Legal capital definition

What is Legal Capital?

Legal capital is that amount of a company's equity that cannot legally be allowed to leave the business; it cannot be distributed through a dividend or any other means. It is the par value of common stock and the stated value of the preferred stock that a business has sold or otherwise issued to investors. The legal capital concept does not apply to any stock that is authorized for issuance but which has not yet been issued.

The original intent of legal capital was to create a reserve that could be accessed by a company's creditors in the event of default. However, the concept is effectively negated for those businesses issuing stock having extremely low par values. For example, if a company issues a share of common stock at a par value of $0.01 per share (an extremely common par value), this means that only $0.01 of the amount for which the share is sold must be reserved as legal capital, while all other receipts are credited to the additional paid-in capital account. Thus, even an issuance of 1 million shares would only yield legal capital of $10,000, assuming a par value per share of $0.01. In this example, the company issuing the 1 million shares could issue a dividend to its investors in the amount of the additional paid-in capital associated with the sale, but could not issue a dividend for the $10,000 designated as the par value (i.e., legal capital) of the stock.

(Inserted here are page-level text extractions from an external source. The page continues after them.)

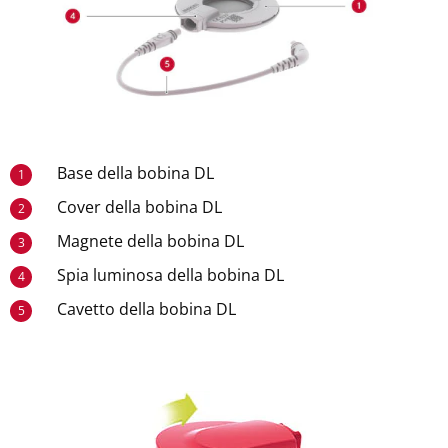
Base della bobina DL
1
Cover della bobina DL
2
Magnete della bobina DL
3
Spia luminosa della bobina DL
4
Cavetto della bobina DL
5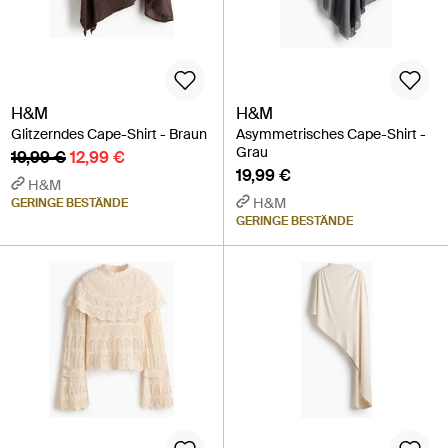
H&M
H&M
Glitzerndes Cape-Shirt - Braun
Asymmetrisches Cape-Shirt -
Grau
19,99 €
12,99 €
19,99 €
H&M
H&M
GERINGE BESTÄNDE
GERINGE BESTÄNDE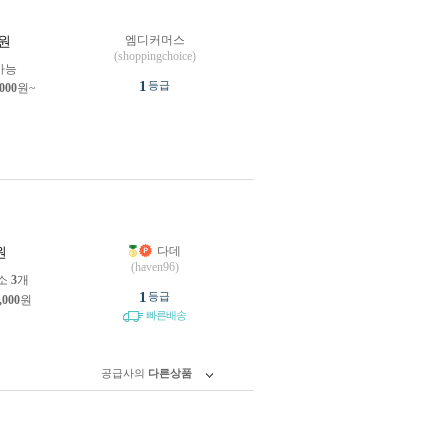
엠디커머스
원
(shoppingchoice)
가능
1
등급
,000
원~
다데
원
(haven96)
소
3
개
1
등급
,000
원
빠른배송
공급사의
다른상품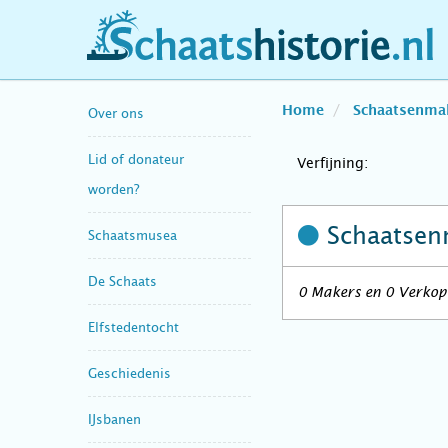
schaatshistorie.nl
Home
Schaatsenma
Over ons
Lid of donateur
Verfijning:
worden?
Schaatsen
Schaatsmusea
De Schaats
0 Makers en 0 Verkope
Elfstedentocht
Geschiedenis
IJsbanen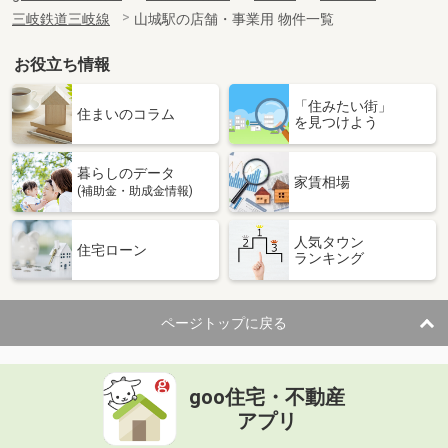
三岐鉄道三岐線
山城駅の店舗・事業用 物件一覧
お役立ち情報
「住みたい街」
住まいのコラム
を見つけよう
暮らしのデータ
家賃相場
(補助金・助成金情報)
人気タウン
住宅ローン
ランキング
ページトップに戻る
goo住宅・不動産
アプリ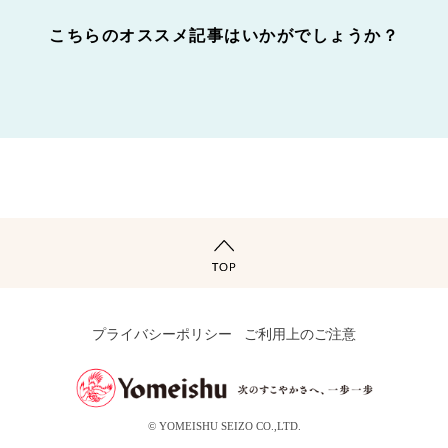
こちらのオススメ記事はいかがでしょうか？
プライバシーポリシー
ご利用上のご注意
© YOMEISHU SEIZO CO.,LTD.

Is Legal Capital Mandatory?

The requirements for legal capital are set by state law; there is no federal requirement for it. Some states do not require any par value, which means that companies incorporating in those states have no legal capital requirement at all. The general trend is away from legal capital, since it has become such a tiny proportion of a corporation’s capital base that it delivers essentially no protection to a firm’s creditors.

Example of Legal Capital

Toad Corporation issues 100,000 shares of common stock with a par value of $1 per share, and it sells these shares to investors at $10 each, raising $1,000,000 in total. The legal capital in this case is $100,000, which is calculated as 100,000 shares × $1 par value. This $100,000 is the amount that must remain in the company and cannot be distributed as dividends or returned to shareholders through stock repurchases. The remaining $900,000 (the amount received over par) is considered additional paid-in capital and, while also equity, it is not subject to the same legal restrictions as the par value. If the company also issues 10,000 shares of preferred stock with a stated value of $5 per share, the legal capital increases by another $50,000 (10,000 × $5), bringing total legal capital to $150,000.

This example illustrates how legal capital is strictly tied to the par or stated value of issued shares, not the market price or amount received, ensuring that a portion of equity remains in the business for creditor protection.

Terms Similar to Legal Capital

Legal capital is also known as stated capital.